His lecture at the University Cologne is entitled “Political Identity,” and he will address the role that identities play in the political life of contemporary democracies.

stimmen afrikas will provide a book table.

We thank our sponsors, the Diversity-Projekt Fonds (UzK), the AmerikaHaus NRW e.V., the Bonn Center for Dependency and Slavery Studies (BCDSS), and the VUB Brussels for the collaboration.
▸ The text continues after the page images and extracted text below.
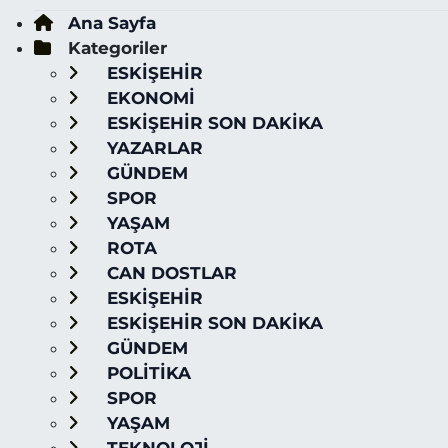
Ana Sayfa
Kategoriler
ESKİŞEHİR
EKONOMİ
ESKİŞEHİR SON DAKİKA
YAZARLAR
GÜNDEM
SPOR
YAŞAM
ROTA
CAN DOSTLAR
ESKİŞEHİR
ESKİŞEHİR SON DAKİKA
GÜNDEM
POLİTİKA
SPOR
YAŞAM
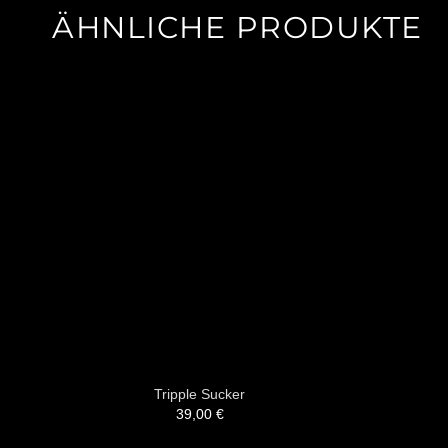
ÄHNLICHE PRODUKTE
Tripple Sucker
39,00
€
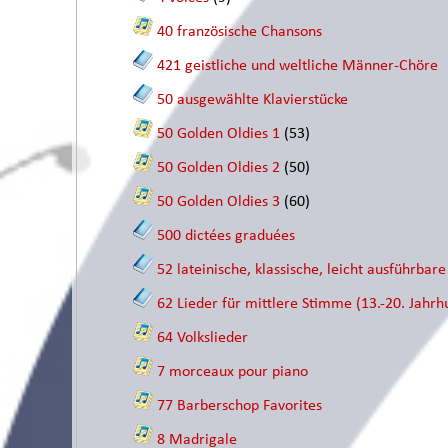
40 französische Chansons
421 geistliche und weltliche Männer-Chöre
50 ausgewählte Klavierstücke
50 Golden Oldies 1
(53)
50 Golden Oldies 2
(50)
50 Golden Oldies 3
(60)
500 dictées graduées
52 lateinische, klassische, leicht ausführbar
62 Lieder für mittlere Stimme (13.-20. Jahrh
64 Volkslieder
7 morceaux pour piano
77 Barberschop Favorites
8 Madrigale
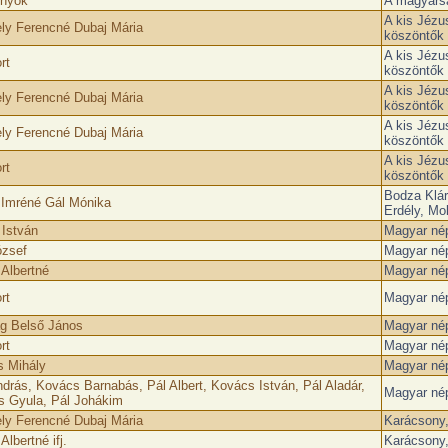
nyok
A magyars
A kis Jézu
ly Ferencné Dubaj Mária
köszöntők
A kis Jézu
rt
köszöntők
A kis Jézu
ly Ferencné Dubaj Mária
köszöntők
A kis Jézu
ly Ferencné Dubaj Mária
köszöntők
A kis Jézu
rt
köszöntők
Bodza Klár
 Imréné Gál Mónika
Erdély, Mo
 István
Magyar nép
ózsef
Magyar nép
 Albertné
Magyar nép
rt
Magyar nép
g Belső János
Magyar nép
rt
Magyar nép
 Mihály
Magyar nép
ndrás, Kovács Barnabás, Pál Albert, Kovács István, Pál Aladár,
Magyar nép
s Gyula, Pál Johákim
ly Ferencné Dubaj Mária
Karácsony
Albertné ifj.
Karácsony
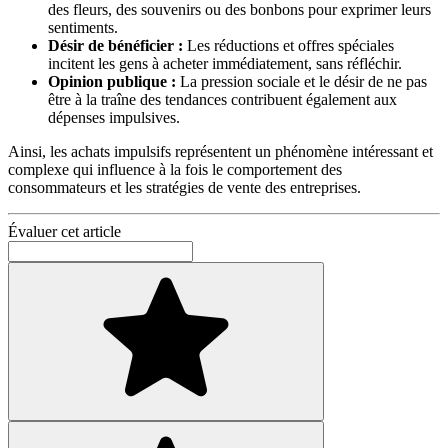
des fleurs, des souvenirs ou des bonbons pour exprimer leurs
sentiments.
Désir de bénéficier :
Les réductions et offres spéciales
incitent les gens à acheter immédiatement, sans réfléchir.
Opinion publique :
La pression sociale et le désir de ne pas
être à la traîne des tendances contribuent également aux
dépenses impulsives.
Ainsi, les achats impulsifs représentent un phénomène intéressant et
complexe qui influence à la fois le comportement des
consommateurs et les stratégies de vente des entreprises.
Évaluer cet article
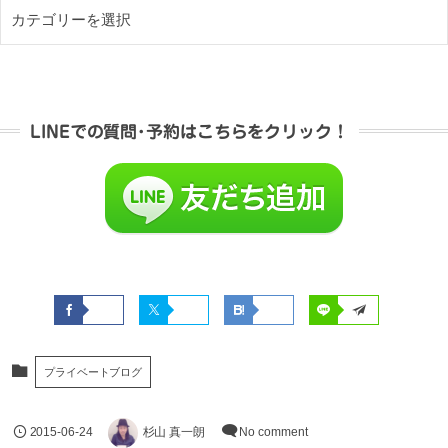
LINEでの質問･予約はこちらをクリック！
プライベートブログ
2015-06-24
杉山 真一朗
No comment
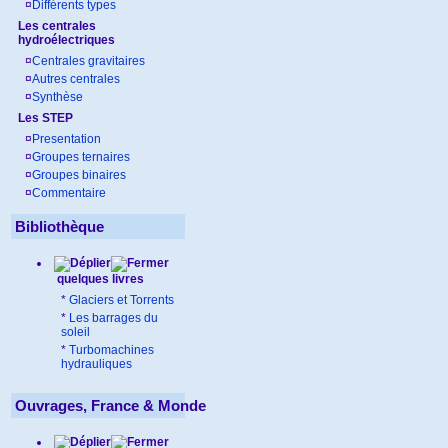
¤
Différents types
Les centrales
hydroélectriques
¤
Centrales gravitaires
¤
Autres centrales
¤
Synthèse
Les STEP
¤
Presentation
¤
Groupes ternaires
¤
Groupes binaires
¤
Commentaire
Bibliothèque
quelques livres
*
Glaciers et Torrents
*
Les barrages du
soleil
*
Turbomachines
hydrauliques
Ouvrages, France & Monde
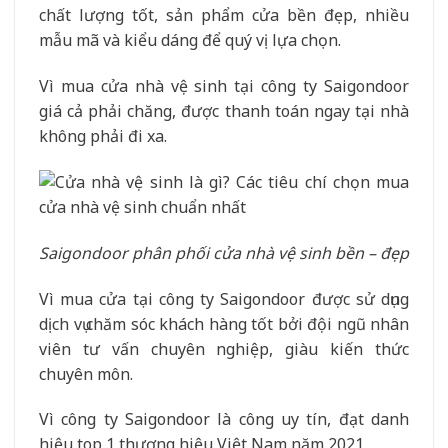
chất lượng tốt, sản phẩm cửa bền đẹp, nhiều
mẫu mã và kiểu dáng để quý vị lựa chọn.
Vì mua cửa nhà vệ sinh tại công ty Saigondoor
giá cả phải chăng, được thanh toán ngay tại nhà
không phải đi xa.
Saigondoor phân phối cửa nhà vệ sinh bền – đẹp
Vì mua cửa tại công ty Saigondoor được sử dụng
dịch vụ chăm sóc khách hàng tốt bởi đội ngũ nhân
viên tư vấn chuyên nghiệp, giàu kiến thức
chuyên môn.
Vì công ty Saigondoor là công uy tín, đạt danh
hiệu top 1 thương hiệu Việt Nam năm 2021.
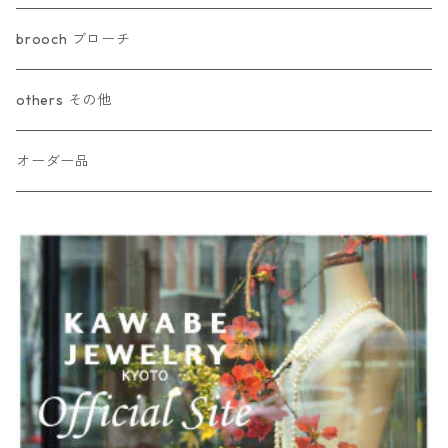
brooch ブローチ
others その他
オーダー品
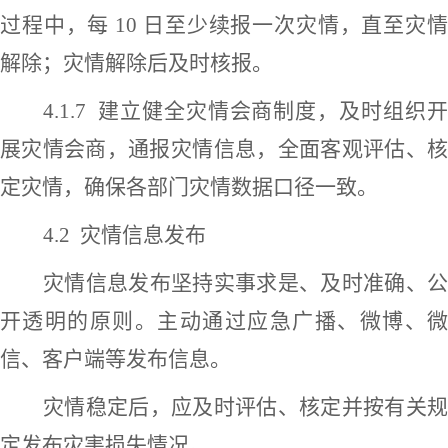
过程中，每
10 日至少续报一次灾情，直至灾
解除；灾情解除后及时核报。
4.1.7
建立健全灾情会商制度，及时组织
展灾情会商，通报灾情信息，全面客观评估、核
定灾情，确保各部门灾情数据口径一致。
4.2
灾情信息发布
灾情信息发布坚持实事求是、及时准确、公
开透明的原则。主动通过应急广播、微博、微
信、客户端等发布信息。
灾情稳定后，应及时评估、核定并按有关规
定发布灾害损失情况。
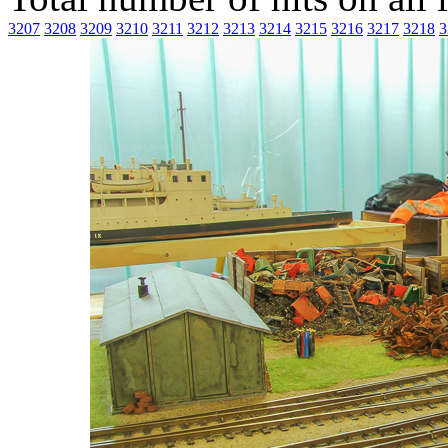
3207
3208
3209
3210
3211
3212
3213
3214
3215
3216
3217
3218
3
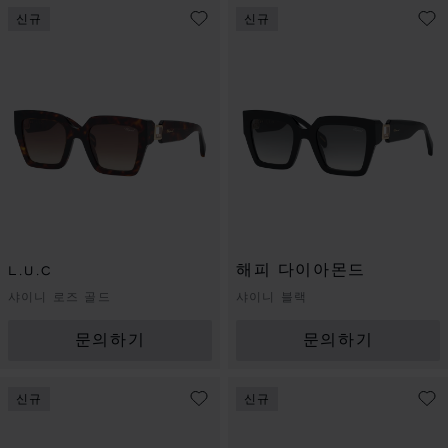
신규
신규
L.U.C
해피 다이아몬드
샤이니 로즈 골드
샤이니 블랙
문의하기
문의하기
신규
신규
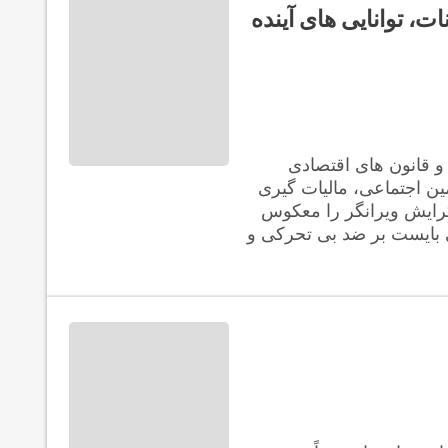
ات، توانایی های آینده
و قانون های اقتصادی
ین اجتماعی، مالیات گیری
گرایش ویرانگر را معکوس
ی بایست بر ضد بی تحرکی و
The U of Cologne lecture is organized in collaboration with stimmen afrikas and their  new project series

Wings with Roots - Dynamic Belongings

Tuesday, 25 June 2024, 7 p.m.:

Dynamic Identities and their Creative Potential - Talk by Kwame Anthony Appiah & poetry performance by Lubi Barre, followed by a conversation with Liz Shoo

Wednesday, 26 June 2024, 7 p.m.:

Ghost Season - Reading with novelist Fatin Abbas & conversation with Kwame Anthony Appiah and donna Kukama

Thursday, 27 June 2024, 7 p.m.

Theodor Wonja Michael Library meets Fatin Abbas for an exchange about her writing, working and living in Germany. Cofounder of the TWM Library Cucuteni will moderate the exchange with the writer.